What does Dr Ponseti thinks on the surgery?
Ignacio Ponseti, MDDepartment of Orthopaedic Surgery, University of Iowa Hospitals and Clinics
Surgery does not "cure" clubfoot. It improves the appearance of the foot but diminished the strength of the muscles in the foot and leg, causes stiffness in the second and third decade of life, if not earlier, limits the motions of the foot joints, and the foot becomes often painful at midlife. Surgery does not prevent the recurrence of the deformity in a number of cases. To my knowledge not followup studies of operated patients older than 16 years of age has been published to date. Therefore, orthopaedic surgeons are ignorant of the results of their surgeries.
Foot and ankle surgeons, however, who treat adult patients have noticed that those surgically treated for congenital clubfoot in infancy have weak, stiff and often very painful feet.

Friday, July 4, 2008

The objectives

Dear readers,

Thank you for your visit.
This blog is dedicated to the parents of the babies & children born with clubfoot, was a clubfoot's patient, and clubfoot's supporters.
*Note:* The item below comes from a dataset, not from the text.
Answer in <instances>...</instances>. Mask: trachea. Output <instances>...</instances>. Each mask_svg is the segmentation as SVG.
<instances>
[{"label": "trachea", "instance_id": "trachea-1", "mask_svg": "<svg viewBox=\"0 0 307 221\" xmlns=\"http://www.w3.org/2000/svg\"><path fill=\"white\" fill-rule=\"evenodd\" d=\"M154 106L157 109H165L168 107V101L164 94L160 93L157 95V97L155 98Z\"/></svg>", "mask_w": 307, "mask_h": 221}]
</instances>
This blog is also for the public who are able to contribute in terms of ideas, opinion, experiences, motivation to us.Feedback are welcome. However, please bear in mind that every comments are viewed by others as well.
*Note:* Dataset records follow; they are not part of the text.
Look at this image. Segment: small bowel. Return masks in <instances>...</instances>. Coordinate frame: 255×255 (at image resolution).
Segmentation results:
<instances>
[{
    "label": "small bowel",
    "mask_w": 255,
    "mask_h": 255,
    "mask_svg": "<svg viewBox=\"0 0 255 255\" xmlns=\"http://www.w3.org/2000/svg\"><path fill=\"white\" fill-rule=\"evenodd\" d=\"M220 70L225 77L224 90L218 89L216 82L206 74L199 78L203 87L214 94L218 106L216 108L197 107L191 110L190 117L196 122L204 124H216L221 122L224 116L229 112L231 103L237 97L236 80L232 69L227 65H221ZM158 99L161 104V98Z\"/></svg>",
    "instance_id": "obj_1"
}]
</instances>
For a start, as a parent of unilateral clubfoot baby, I would like to inform to all parents that this deformity is able to be corrected WITHOUT surgery(s). Please seek for early treatment once it is detected from the expertise, the real one. If possible, find the certified Ponseti method doctor. You can't find anyone in Malaysia YET, but we hope to have at least one soon.